■ Problem requirements ■
The answer should hold exactly the lines of the entries below from the one containing "football [football (11 items)] (190, 860)" through the last line, both included.

(Stored data)
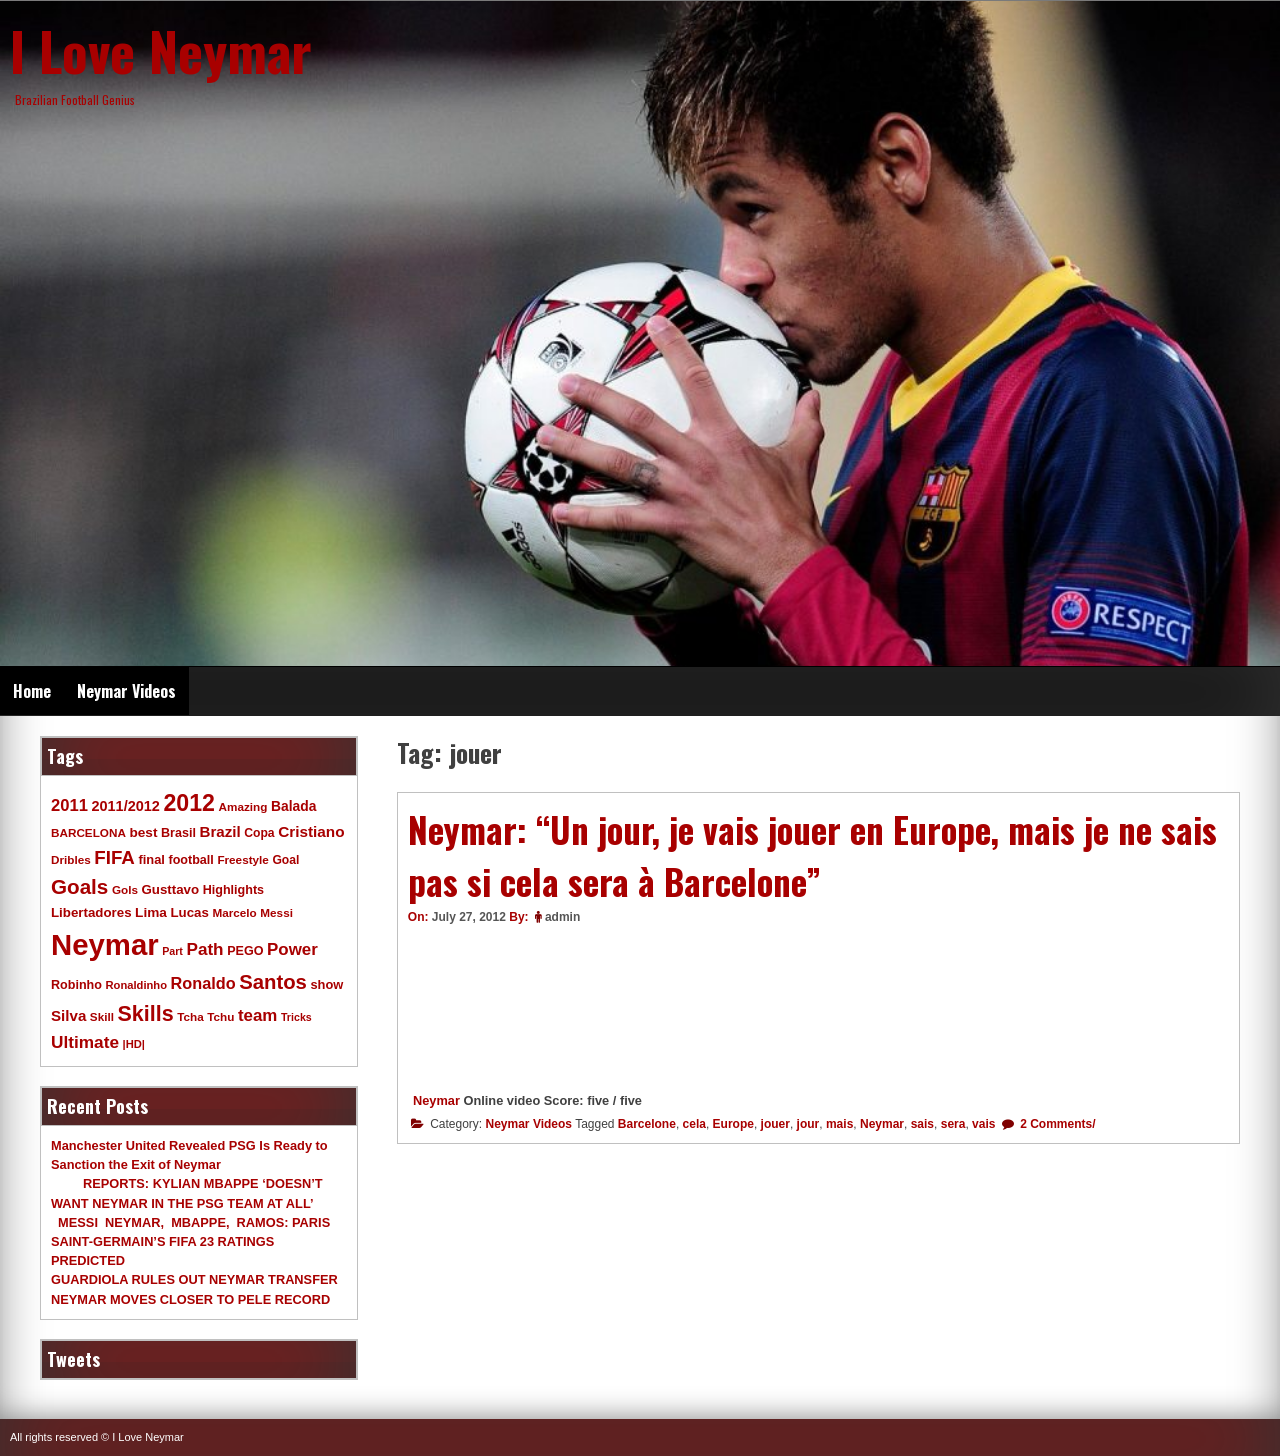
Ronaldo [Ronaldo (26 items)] (203, 983)
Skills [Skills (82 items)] (146, 1014)
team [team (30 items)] (257, 1015)
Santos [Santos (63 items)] (273, 982)
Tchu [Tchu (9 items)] (220, 1016)
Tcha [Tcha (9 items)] (190, 1016)
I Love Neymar (161, 50)
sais (922, 1124)
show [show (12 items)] (326, 984)
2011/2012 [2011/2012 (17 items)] (125, 806)
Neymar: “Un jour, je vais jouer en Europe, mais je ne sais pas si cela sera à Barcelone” (812, 855)
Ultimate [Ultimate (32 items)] (85, 1042)
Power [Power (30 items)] (292, 949)
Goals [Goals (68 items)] (79, 886)
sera (953, 1124)
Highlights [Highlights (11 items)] (233, 890)
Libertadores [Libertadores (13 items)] (91, 912)
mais (839, 1124)
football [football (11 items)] (190, 860)
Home (32, 691)
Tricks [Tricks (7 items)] (296, 1017)
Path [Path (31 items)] (204, 949)
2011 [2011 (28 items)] (69, 805)
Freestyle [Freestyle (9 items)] (242, 859)
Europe (733, 1124)
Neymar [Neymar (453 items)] (105, 944)
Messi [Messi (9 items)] (276, 912)
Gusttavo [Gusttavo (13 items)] (171, 889)
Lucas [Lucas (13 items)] (189, 912)
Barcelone (647, 1124)
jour (808, 1124)
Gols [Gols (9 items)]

■ Output of the exercise ■
football [football (11 items)] (190, 860)
Home (32, 691)
Tricks [Tricks (7 items)] (296, 1017)
Path [Path (31 items)] (204, 949)
2011 [2011 (28 items)] (69, 805)
Freestyle [Freestyle (9 items)] (242, 859)
Europe (733, 1124)
Neymar [Neymar (453 items)] (105, 944)
Messi [Messi (9 items)] (276, 912)
Gusttavo [Gusttavo (13 items)] (171, 889)
Lucas [Lucas (13 items)] (189, 912)
Barcelone (647, 1124)
jour (808, 1124)
Gols [Gols (9 items)]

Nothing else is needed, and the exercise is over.